Suffice to say our home is not the domestic idyll I painted seductively to the CFO when I went part time. The CFO and Prog Rock shared lots of anecdotes about my domestic ineptitude during the weekend. How they both laughed as they remembered me telling the cleaner in Paris the hoover "must be broken" when in fact I had just never used it and had no idea how to switch it on.
"But was it a new hoover?" asked Prog Rock delightedly.
"No! We had had it for three years!" replied the CFO laughing (but there is pain behind the laugher).
"Sally used to sweep little piles of dust in the centre of the floor" reminisces Prog Rock later "they used to drive me crazy. She was many things, but a housewife was not one of them"."I would settle for little piles of dust" says the CFO sadly "that would be a huge improvement".
But wait, usually I neglect my house and my responsibilitites for my blog. What on earth is happening if I start to neglect my blog too?
It would be nice to say that I am taking time to appreciate how precious the smaller things are (as suggested by womens magazines everywhere) . Imagine this scene in a slightly golden soft focus: I am blowing bubbles with tousleheaded laughing children, running in the shallow waves on the beach with a demented but elegant dog, reading an improving book in a deep lavender scented bubble bath, doing a soulful watercolour of a kitten, wearing a pretty smock and a dreamy, nurturing expression.
Or! We could suggest that I am deep in a particularly tricky section of the Great Belgian Novel I am writing. That things are going so well that I cannot bear to leave my precious manuscript for a second.
We could say that. It would be a lie, but we could say it.
We can also rule out: expansive DIY projects. Socialising. Important cultural events. Charity work. Study. Paid work. It is none of these.
No. The truth is, I am simply being EVEN MORE OF A MORON THAN USUAL. Sorry, sorry. You may line up to kick me now. Berate me in the comments box. Remind me of all the things I have said I will do and haven't. There are lots I know.
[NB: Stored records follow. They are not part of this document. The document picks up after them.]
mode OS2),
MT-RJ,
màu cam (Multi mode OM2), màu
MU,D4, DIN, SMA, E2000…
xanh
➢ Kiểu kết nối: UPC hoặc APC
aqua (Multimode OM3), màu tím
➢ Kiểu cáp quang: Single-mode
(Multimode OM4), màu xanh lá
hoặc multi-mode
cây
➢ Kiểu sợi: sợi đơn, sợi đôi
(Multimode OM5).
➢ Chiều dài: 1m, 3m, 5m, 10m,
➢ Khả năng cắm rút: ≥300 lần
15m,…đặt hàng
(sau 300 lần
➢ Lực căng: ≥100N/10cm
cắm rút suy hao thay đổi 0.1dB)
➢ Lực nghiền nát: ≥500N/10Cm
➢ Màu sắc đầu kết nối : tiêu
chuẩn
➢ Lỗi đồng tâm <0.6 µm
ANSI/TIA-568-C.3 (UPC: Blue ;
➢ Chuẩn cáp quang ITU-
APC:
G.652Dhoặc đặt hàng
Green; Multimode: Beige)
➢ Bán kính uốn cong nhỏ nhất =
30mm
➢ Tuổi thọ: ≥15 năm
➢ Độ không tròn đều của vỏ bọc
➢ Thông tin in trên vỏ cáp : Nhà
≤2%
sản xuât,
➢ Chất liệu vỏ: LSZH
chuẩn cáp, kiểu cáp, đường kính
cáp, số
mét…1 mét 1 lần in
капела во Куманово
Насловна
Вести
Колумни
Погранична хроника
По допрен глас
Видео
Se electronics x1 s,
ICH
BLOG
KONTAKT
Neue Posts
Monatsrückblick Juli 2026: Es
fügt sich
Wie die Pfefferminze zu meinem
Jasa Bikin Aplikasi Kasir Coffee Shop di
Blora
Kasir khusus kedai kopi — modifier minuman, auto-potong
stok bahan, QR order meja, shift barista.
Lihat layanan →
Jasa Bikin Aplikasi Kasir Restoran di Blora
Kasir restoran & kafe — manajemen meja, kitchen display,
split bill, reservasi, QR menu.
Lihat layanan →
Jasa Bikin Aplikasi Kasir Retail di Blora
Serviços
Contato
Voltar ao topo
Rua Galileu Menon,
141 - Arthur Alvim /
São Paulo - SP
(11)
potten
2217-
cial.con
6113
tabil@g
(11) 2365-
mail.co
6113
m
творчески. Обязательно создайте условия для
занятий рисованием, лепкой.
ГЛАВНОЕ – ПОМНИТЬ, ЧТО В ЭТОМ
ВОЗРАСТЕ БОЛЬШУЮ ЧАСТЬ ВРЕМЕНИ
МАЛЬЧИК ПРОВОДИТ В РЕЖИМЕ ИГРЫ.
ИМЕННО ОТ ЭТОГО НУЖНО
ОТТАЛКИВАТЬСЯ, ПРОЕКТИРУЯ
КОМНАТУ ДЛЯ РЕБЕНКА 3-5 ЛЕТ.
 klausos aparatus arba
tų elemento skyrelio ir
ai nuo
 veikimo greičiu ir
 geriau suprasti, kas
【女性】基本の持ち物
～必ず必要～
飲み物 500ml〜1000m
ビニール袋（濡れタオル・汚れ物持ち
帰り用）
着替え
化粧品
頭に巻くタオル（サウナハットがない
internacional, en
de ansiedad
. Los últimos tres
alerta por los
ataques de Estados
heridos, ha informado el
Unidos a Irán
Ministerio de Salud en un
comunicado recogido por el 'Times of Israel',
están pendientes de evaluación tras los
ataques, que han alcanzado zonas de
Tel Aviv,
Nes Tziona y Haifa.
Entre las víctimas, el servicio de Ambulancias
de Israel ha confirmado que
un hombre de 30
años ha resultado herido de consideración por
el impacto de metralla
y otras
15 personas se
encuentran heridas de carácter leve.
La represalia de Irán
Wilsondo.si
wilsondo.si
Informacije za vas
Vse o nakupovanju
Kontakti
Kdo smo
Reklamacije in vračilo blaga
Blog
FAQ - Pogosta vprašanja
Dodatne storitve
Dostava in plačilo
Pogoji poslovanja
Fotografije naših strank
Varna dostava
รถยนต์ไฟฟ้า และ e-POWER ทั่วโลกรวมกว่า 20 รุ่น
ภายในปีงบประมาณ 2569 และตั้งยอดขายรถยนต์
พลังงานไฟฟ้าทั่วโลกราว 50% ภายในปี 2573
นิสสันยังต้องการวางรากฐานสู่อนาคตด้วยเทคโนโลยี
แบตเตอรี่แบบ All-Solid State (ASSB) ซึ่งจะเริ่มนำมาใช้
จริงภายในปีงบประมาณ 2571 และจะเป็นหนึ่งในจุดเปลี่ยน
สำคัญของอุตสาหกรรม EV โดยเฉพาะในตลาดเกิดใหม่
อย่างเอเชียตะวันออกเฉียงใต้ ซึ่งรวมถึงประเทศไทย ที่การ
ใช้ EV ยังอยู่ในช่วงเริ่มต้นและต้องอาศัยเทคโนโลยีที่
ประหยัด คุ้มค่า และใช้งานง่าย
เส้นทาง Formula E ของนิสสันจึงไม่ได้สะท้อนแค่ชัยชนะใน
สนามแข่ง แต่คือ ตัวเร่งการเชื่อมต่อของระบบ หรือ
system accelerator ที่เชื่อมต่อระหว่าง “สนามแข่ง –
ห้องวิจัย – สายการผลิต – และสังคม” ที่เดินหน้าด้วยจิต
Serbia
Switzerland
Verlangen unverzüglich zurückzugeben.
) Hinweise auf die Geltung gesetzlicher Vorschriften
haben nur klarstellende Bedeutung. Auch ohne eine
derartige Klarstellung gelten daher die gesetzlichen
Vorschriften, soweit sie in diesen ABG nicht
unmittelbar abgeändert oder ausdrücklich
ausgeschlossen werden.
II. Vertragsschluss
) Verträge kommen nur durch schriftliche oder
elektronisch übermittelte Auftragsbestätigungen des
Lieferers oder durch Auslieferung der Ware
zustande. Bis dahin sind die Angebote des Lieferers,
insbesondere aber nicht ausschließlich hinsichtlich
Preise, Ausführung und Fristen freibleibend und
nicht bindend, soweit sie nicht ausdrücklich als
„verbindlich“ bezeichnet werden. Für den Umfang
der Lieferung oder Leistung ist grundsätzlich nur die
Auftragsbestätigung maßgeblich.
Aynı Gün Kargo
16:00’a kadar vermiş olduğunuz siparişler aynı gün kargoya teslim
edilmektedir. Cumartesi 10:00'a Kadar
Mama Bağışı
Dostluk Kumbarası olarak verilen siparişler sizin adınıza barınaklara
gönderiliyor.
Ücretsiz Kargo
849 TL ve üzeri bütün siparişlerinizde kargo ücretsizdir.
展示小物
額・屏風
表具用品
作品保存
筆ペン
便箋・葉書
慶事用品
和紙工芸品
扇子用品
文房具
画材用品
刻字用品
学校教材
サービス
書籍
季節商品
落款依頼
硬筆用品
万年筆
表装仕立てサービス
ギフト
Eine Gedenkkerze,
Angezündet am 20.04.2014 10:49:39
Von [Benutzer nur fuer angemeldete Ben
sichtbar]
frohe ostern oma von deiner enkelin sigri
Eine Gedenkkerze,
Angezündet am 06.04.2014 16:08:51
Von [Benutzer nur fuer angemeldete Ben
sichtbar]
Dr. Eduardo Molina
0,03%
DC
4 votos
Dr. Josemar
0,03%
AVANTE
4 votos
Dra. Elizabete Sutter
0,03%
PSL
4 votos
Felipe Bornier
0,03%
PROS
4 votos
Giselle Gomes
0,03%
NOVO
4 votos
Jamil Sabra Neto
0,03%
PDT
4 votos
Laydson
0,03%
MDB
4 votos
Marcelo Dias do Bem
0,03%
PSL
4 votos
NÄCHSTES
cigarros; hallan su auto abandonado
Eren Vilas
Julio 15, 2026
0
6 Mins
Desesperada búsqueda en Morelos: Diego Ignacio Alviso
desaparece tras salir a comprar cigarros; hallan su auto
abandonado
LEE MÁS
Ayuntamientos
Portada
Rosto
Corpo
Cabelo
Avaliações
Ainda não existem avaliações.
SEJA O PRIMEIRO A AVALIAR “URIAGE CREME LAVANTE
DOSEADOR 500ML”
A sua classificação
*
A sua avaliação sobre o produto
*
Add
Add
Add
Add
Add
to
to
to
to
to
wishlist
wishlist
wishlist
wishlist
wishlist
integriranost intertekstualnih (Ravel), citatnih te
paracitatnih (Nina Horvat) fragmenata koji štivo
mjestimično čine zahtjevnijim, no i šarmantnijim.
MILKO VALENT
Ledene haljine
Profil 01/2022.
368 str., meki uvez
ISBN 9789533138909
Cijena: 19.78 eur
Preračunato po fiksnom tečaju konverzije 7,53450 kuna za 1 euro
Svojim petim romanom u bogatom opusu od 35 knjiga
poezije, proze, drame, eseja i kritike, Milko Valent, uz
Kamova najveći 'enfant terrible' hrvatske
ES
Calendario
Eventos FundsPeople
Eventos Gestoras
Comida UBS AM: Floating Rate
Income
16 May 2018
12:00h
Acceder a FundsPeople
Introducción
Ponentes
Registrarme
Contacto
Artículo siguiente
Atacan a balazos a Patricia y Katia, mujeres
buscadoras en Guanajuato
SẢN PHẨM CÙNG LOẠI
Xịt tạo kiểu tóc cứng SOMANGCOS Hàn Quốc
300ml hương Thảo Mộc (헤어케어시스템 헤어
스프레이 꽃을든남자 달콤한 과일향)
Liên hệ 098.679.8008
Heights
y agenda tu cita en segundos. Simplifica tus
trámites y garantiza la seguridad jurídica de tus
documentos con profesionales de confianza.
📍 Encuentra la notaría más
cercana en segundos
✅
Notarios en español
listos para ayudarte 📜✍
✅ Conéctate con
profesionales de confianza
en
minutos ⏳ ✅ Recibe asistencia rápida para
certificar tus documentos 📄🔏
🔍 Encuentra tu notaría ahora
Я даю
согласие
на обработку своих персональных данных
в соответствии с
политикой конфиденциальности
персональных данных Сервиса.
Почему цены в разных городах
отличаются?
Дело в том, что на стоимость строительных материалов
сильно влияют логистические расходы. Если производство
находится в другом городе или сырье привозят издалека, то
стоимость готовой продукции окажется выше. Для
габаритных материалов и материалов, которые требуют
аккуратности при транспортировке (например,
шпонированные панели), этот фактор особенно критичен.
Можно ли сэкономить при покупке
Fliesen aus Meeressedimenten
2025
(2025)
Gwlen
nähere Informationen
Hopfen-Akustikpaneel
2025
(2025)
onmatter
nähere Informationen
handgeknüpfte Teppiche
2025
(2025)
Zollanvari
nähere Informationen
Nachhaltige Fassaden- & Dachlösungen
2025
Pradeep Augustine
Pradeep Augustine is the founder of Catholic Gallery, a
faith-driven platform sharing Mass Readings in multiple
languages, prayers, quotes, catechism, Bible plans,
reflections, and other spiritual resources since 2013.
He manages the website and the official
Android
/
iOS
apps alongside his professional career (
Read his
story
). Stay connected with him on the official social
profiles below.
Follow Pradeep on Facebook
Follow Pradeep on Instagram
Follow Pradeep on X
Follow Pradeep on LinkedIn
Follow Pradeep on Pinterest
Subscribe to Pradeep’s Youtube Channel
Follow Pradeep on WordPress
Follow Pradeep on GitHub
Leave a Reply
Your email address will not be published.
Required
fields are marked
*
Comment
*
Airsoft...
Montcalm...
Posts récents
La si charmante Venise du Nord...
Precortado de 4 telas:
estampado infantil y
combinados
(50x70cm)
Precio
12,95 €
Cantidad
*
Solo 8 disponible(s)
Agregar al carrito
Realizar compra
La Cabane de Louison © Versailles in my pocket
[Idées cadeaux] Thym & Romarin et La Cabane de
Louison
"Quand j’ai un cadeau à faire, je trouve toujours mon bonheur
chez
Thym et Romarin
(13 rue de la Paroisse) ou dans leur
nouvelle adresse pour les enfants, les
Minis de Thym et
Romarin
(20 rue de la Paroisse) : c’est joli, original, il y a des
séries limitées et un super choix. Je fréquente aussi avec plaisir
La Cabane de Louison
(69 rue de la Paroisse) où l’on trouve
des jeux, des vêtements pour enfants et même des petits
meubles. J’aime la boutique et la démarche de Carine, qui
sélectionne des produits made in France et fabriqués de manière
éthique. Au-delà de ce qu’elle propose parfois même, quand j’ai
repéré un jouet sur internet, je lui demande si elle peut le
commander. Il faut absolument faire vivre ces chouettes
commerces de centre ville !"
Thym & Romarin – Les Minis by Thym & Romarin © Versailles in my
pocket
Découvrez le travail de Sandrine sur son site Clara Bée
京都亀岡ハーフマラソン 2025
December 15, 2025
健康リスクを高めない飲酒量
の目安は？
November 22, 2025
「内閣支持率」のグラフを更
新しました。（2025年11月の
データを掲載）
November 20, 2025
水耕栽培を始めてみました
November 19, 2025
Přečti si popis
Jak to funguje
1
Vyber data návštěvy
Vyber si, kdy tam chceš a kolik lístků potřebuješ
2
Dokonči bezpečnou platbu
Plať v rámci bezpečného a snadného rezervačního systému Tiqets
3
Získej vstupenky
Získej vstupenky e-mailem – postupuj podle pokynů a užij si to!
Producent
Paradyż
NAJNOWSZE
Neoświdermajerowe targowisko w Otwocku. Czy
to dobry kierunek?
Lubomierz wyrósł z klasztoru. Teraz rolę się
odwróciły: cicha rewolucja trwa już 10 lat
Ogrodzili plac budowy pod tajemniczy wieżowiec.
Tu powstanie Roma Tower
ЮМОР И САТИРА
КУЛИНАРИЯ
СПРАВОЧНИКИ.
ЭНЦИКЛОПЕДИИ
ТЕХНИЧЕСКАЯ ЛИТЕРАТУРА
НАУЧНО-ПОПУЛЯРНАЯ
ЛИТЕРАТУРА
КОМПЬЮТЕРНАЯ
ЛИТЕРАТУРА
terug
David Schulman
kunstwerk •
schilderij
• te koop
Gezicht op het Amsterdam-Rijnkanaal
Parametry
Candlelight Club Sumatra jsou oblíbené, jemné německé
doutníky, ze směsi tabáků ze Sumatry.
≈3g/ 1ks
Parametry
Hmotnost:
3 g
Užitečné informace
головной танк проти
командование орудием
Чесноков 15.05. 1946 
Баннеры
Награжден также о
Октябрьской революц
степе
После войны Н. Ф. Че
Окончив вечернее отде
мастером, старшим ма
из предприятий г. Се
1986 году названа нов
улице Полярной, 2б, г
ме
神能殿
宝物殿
I have scrabbly bits of paper with 'lick a painting' and 'waffles torment me' written on them.
In an attempt to get myself back on track, I have vowed to go to the Post Office next week. Those of you I remember I owe presents are: Potty Mummy, RedFox, Fat Controller, M, Katyboo. Others, make your claims in the comments. I probably owe half the readers of this blog a present, don't I? I will make it up to you, my lovelies. Tomorrow I take my camera to school for Pamela Anderson's floats. I will try and make contingency blogging plans for my week in London, even if it means going into the giant mother pod of ennui.
Tonight, however, all I have to offer is this frankly terrifying photo of Fingers and his fish. Am I the only one who thinks this is the first step on a slippery slope that will end with all three of them in camouflage fatigues reading 'Guns and Ammunition'?
The subtext in the CFO taking the children fishing is clear, to me at least. It's a warning. Unless I get it together he is taking them both off to live in a survivalist camp full of weaponry somewhere in the Ardennes. There will be no little piles of dust, and no dogs sitting on €400 coats. No moths. His eyes go a little dreamy when I suggest this. Should I be worried?